Work instruction
The reply should contain only the lines from the start of the records through the line with "Icon Map for Microsoft Fabric", reproduced verbatim and without pictures.

START Information given

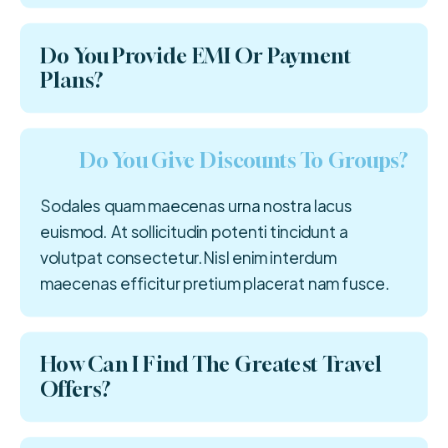
Do You Provide EMI Or Payment
Plans?
Do You Give Discounts To Groups?
Sodales quam maecenas urna nostra lacus
euismod. At sollicitudin potenti tincidunt a
volutpat consectetur.Nisl enim interdum
maecenas efficitur pretium placerat nam fusce.
How Can I Find The Greatest Travel
Offers?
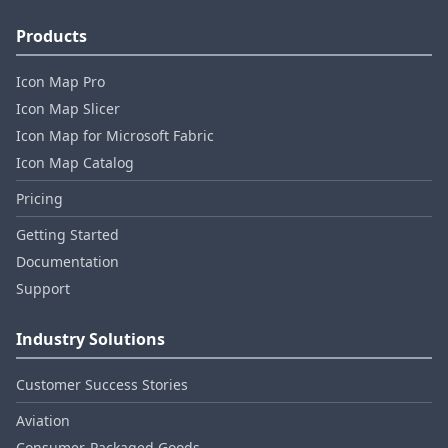
Products
Icon Map Pro
Icon Map Slicer
Icon Map for Microsoft Fabric
Icon Map Catalog
Pricing
Getting Started
Documentation
Support
Industry Solutions
Customer Success Stories
Aviation
Consumer‑Packaged Goods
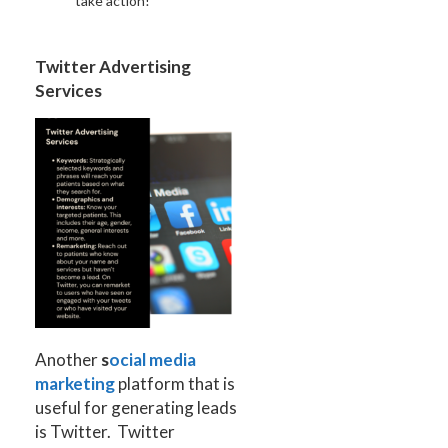
take action!
Twitter Advertising
Services
Another
s
ocial media
marketing
platform that is
useful for generating leads
is Twitter. Twitter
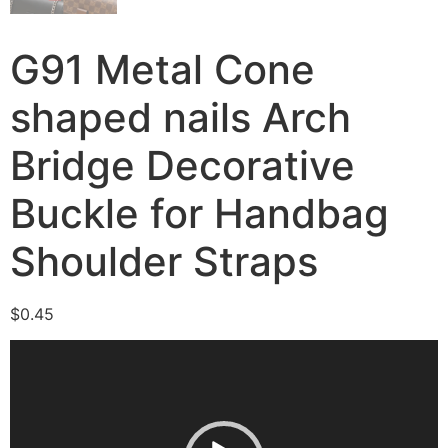
G91 Metal Cone
shaped nails Arch
Bridge Decorative
Buckle for Handbag
Shoulder Straps
$
0.45
Video
Player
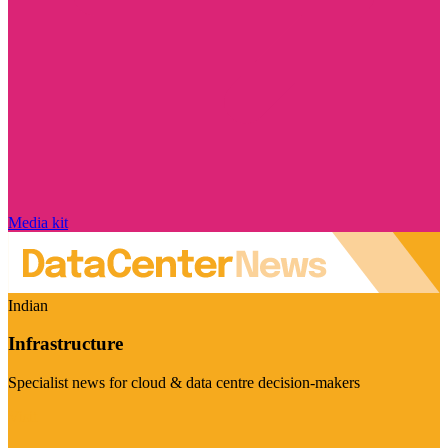
Media kit
Indian
Infrastructure
Specialist news for cloud & data centre decision-makers
Visit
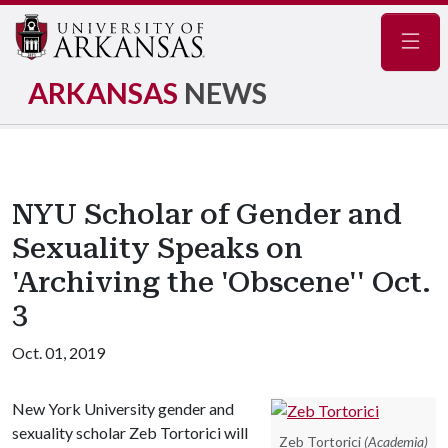
Navig
ARKANSAS
NEWS
NYU Scholar of Gender and
Sexuality Speaks on
'Archiving the 'Obscene'' Oct.
3
Oct. 01, 2019
New York University gender and
sexuality scholar Zeb Tortorici will
Zeb Tortorici
(Academia)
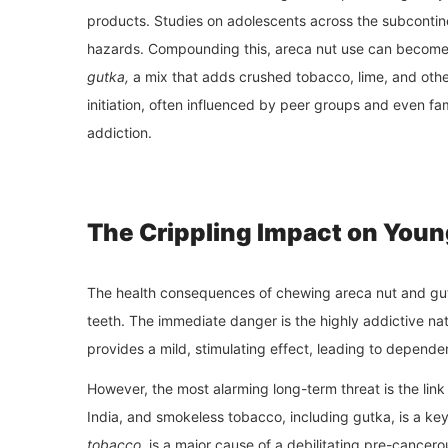
products. Studies on adolescents across the subcontine
hazards. Compounding this, areca nut use can become 
gutka,
a mix that adds crushed tobacco, lime, and other
initiation, often influenced by peer groups and even f
addiction.
The Crippling Impact on Youn
The health consequences of chewing areca nut and gutk
teeth. The immediate danger is the highly addictive na
provides a mild, stimulating effect, leading to depende
However, the most alarming long-term threat is the link
India, and smokeless tobacco, including gutka, is a ke
tobacco
, is a major cause of a debilitating pre-cance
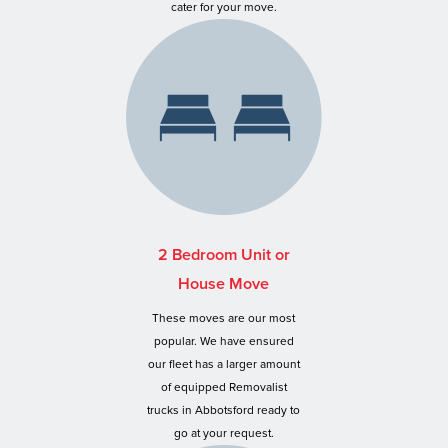
cater for your move.
2 Bedroom Unit or
House Move
These moves are our most
popular. We have ensured
our fleet has a larger amount
of equipped Removalist
trucks in Abbotsford ready to
go at your request.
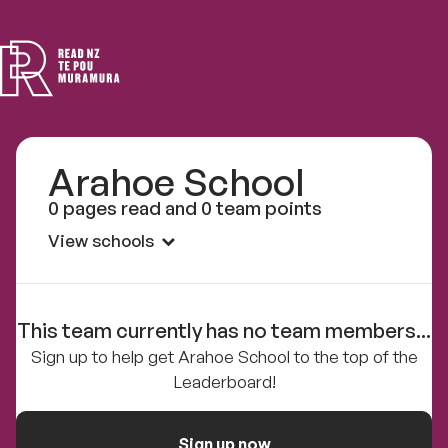
Read
NZ
Arahoe School
0 pages read and 0 team points
View schools
This team currently has no team members...
Sign up to help get Arahoe School to the top of the
Leaderboard!
Sign up now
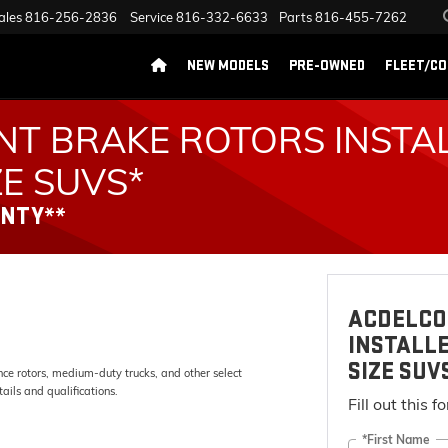
ales
816-256-2836
Service
816-332-6633
Parts
816-455-7262
NEW MODELS
PRE-OWNED
FLEET/C
NT BRAKE ROTORS INSTA
ZE SUVS*
ANTY**
ACDELCO
INSTALLE
SIZE SUV
e rotors, medium-duty trucks, and other select
ails and qualifications.
Fill out this 
*First Name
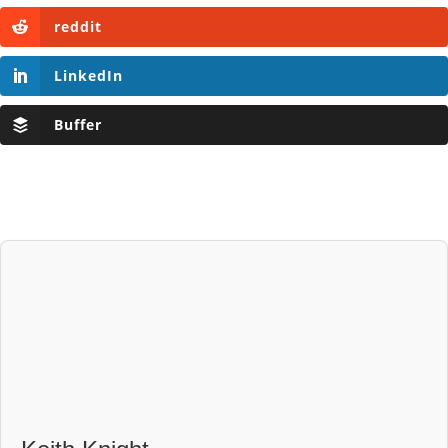
reddit
LinkedIn
Buffer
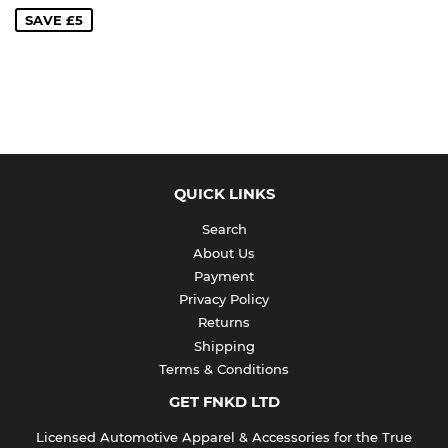
SAVE £5
QUICK LINKS
Search
About Us
Payment
Privacy Policy
Returns
Shipping
Terms & Conditions
GET FNKD LTD
Licensed Automotive Apparel & Accessories for the True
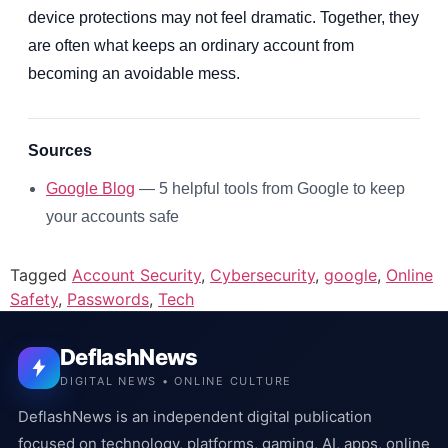
device protections may not feel dramatic. Together, they
are often what keeps an ordinary account from
becoming an avoidable mess.
Sources
Google Blog
— 5 helpful tools from Google to keep
your accounts safe
Tagged
Account Security
,
Cybersecurity
,
google
,
Online
Safety
,
Passwords
,
Tech
DeflashNews
DIGITAL NEWS • ONLINE CULTURE
DeflashNews is an independent digital publication
focused on technology, platforms, gaming, AI, apps, online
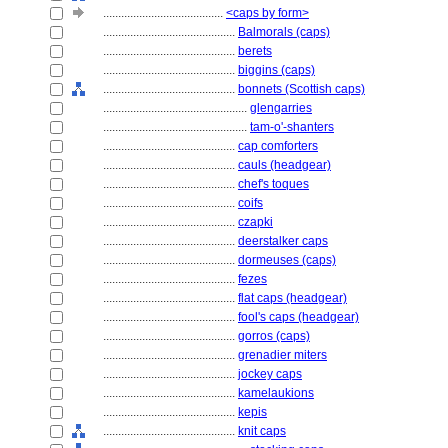
........................................
<caps by form>
............................................
Balmorals (caps)
............................................
berets
............................................
biggins (caps)
............................................
bonnets (Scottish caps)
................................................
glengarries
................................................
tam-o'-shanters
............................................
cap comforters
............................................
cauls (headgear)
............................................
chef's toques
............................................
coifs
............................................
czapki
............................................
deerstalker caps
............................................
dormeuses (caps)
............................................
fezes
............................................
flat caps (headgear)
............................................
fool's caps (headgear)
............................................
gorros (caps)
............................................
grenadier miters
............................................
jockey caps
............................................
kamelaukions
............................................
kepis
............................................
knit caps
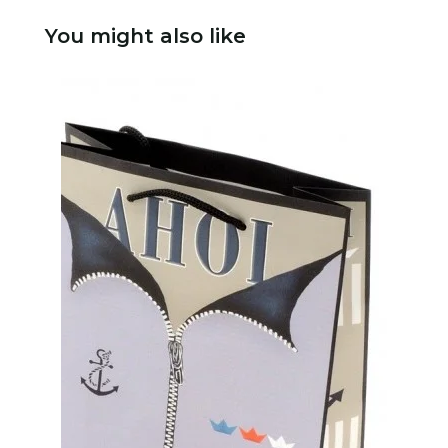
You might also like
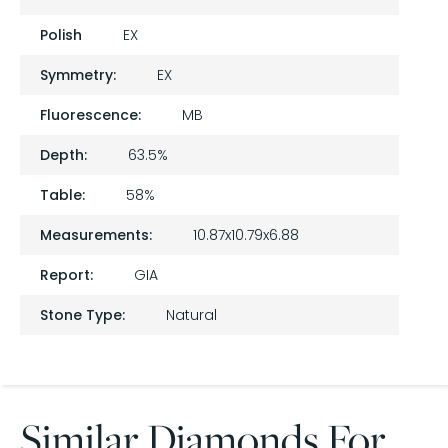
Polish
EX
Symmetry:
EX
Fluorescence:
MB
Depth:
63.5%
Table:
58%
Measurements:
10.87x10.79x6.88
Report:
GIA
Stone Type:
Natural
Similar Diamonds For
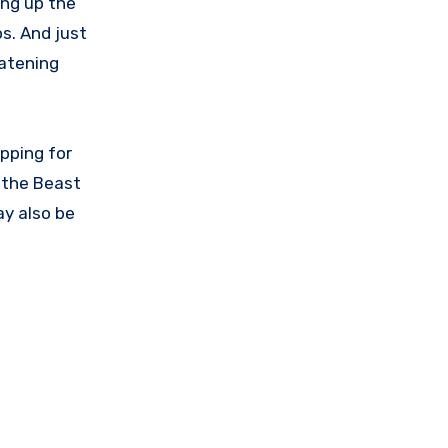
ring up the
s. And just
eatening
apping for
l the Beast
ay also be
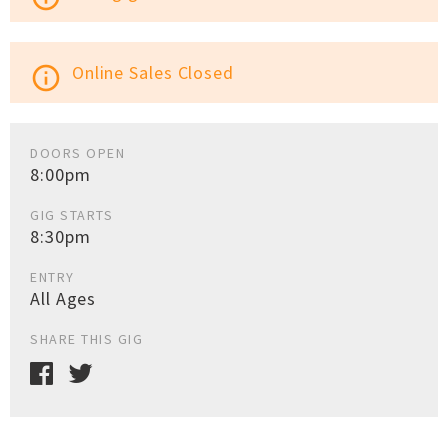
Online Sales Closed
info_outline
DOORS OPEN
8:00pm
GIG STARTS
8:30pm
ENTRY
All Ages
SHARE THIS GIG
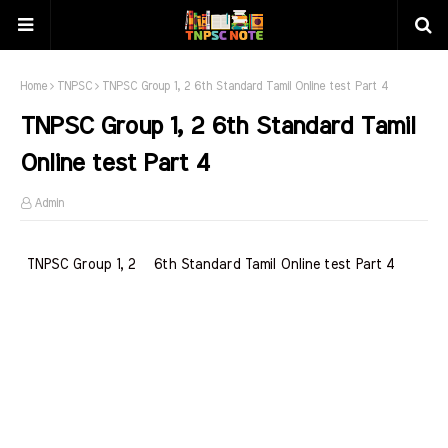
Home
TNPSC
TNPSC Group 1, 2 6th Standard Tamil Online test Part 4
TNPSC Group 1, 2 6th Standard Tamil
Online test Part 4
Admin
TNPSC Group 1, 2 6th Standard Tamil Online test Part 4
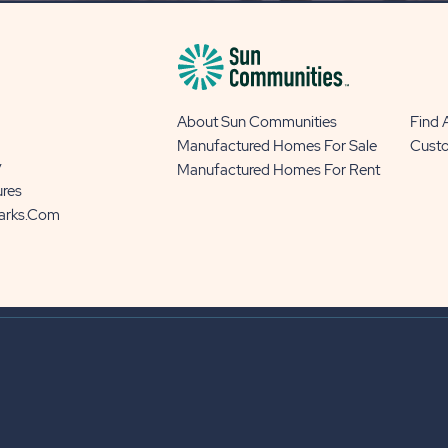
About Sun Communities
Find
Manufactured Homes For Sale
Cust
y
Manufactured Homes For Rent
ures
Parks.com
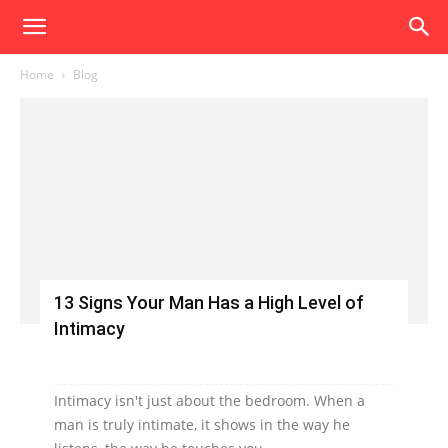
Home
Blog
13 Signs Your Man Has a High Level of
Intimacy
Intimacy isn't just about the bedroom. When a
man is truly intimate, it shows in the way he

END Information given

Answer section
Do You Provide EMI Or Payment
Plans?
Do You Give Discounts To Groups?
Sodales quam maecenas urna nostra lacus
euismod. At sollicitudin potenti tincidunt a
volutpat consectetur.Nisl enim interdum
maecenas efficitur pretium placerat nam fusce.
How Can I Find The Greatest Travel
Offers?
Products
Icon Map Pro
Icon Map Slicer
Icon Map for Microsoft Fabric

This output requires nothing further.